The original casing from `available` is preserved in the return value:

```{r match-case}
bcp_match_language("EN-US", c("en-US", "fr"))
```

## Validation

`bcp_validate()` checks whether the language, script, and region subtags in a tag appear in the IANA Language Subtag Registry.
It downloads and caches the registry on first use.
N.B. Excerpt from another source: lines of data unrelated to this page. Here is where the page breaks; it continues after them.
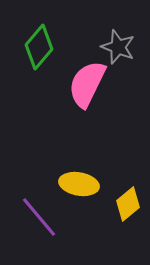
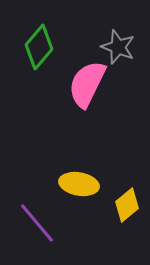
yellow diamond: moved 1 px left, 1 px down
purple line: moved 2 px left, 6 px down
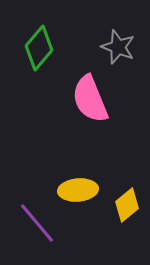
green diamond: moved 1 px down
pink semicircle: moved 3 px right, 15 px down; rotated 48 degrees counterclockwise
yellow ellipse: moved 1 px left, 6 px down; rotated 15 degrees counterclockwise
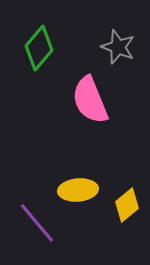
pink semicircle: moved 1 px down
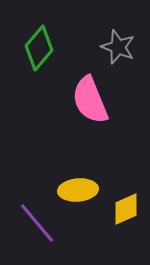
yellow diamond: moved 1 px left, 4 px down; rotated 16 degrees clockwise
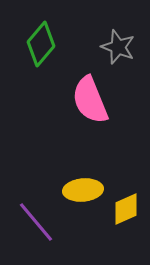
green diamond: moved 2 px right, 4 px up
yellow ellipse: moved 5 px right
purple line: moved 1 px left, 1 px up
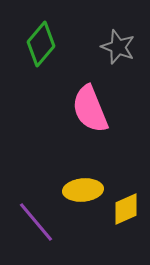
pink semicircle: moved 9 px down
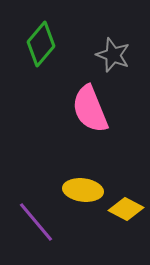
gray star: moved 5 px left, 8 px down
yellow ellipse: rotated 12 degrees clockwise
yellow diamond: rotated 52 degrees clockwise
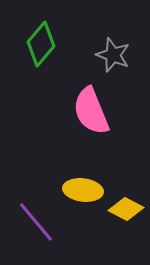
pink semicircle: moved 1 px right, 2 px down
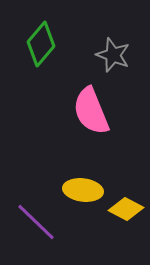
purple line: rotated 6 degrees counterclockwise
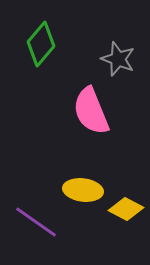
gray star: moved 5 px right, 4 px down
purple line: rotated 9 degrees counterclockwise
```{r validate, eval=FALSE}
bcp_validate("en-US") # TRUE — both 'en' and 'US' are registered
bcp_validate("zh-Hans-CN") # TRUE
bcp_validate("xx-ZZ") # FALSE — 'xx' is not a registered language
bcp_validate("en-Xxxx") # FALSE — 'Xxxx' is not a registered script
```

Note that validation only checks structural registry membership.
It does not check whether a *combination* of subtags is meaningful (e.g., `en-Hans` would pass validation even though English is not normally written in the Han script).

## Normalization

`bcp_normalize()` applies the canonicalization rules from RFC 5646:

1. **Deprecated languages** are replaced with their preferred values (e.g., `iw` → `he` for Hebrew)
2. **Default scripts** are suppressed (e.g., `en-Latn-US` → `en-US`, since Latin is the default script for English)
3. **Canonical casing** is applied: language lower-case, script title-case, region upper-case

```{r normalize, eval=FALSE}
bcp_normalize("en-us") # "en-US"   (region uppercased)
bcp_normalize("ZH-HANS-CN") # "zh-Hans-CN"  (language lowercased, script title-cased)
bcp_normalize("en-Latn-US") # "en-US"   (Latn is the default/suppress script for 'en')
bcp_normalize("sr-latn") # "sr-Latn" (Latn is NOT the default for Serbian)
```

## The IANA Registry

Both `bcp_validate()` and `bcp_normalize()` rely on the IANA Language Subtag Registry.
You can access it directly with `bcp_process_registry()`, which returns a tidy tibble:

```{r registry, eval=FALSE}
reg <- bcp_process_registry()
nrow(reg)

# Registry metadata
attr(reg, "last_update")

# Browse languages
reg[reg$type == "language", c("subtag", "description", "suppress_script")]

# Find deprecated languages and their preferred replacements
deprecated <- reg[reg$type == "language" & !is.na(reg$preferred_value), ]
head(deprecated[, c("subtag", "description", "preferred_value")])
```

### Caching

To avoid downloading the registry on every call, use `bcp_cache_update()` to save it locally:

```{r cache, eval=FALSE}
# Download and cache the registry
bcp_cache_update()

# Inspect the cache
bcp_cache_path() # file path
bcp_cache_size() # size on disk

# Refresh to get the latest registry
bcp_cache_update(overwrite = TRUE)

# Remove the cache
bcp_cache_clear()
```

After caching, `bcp_validate()` and `bcp_normalize()` will load from the local file automatically.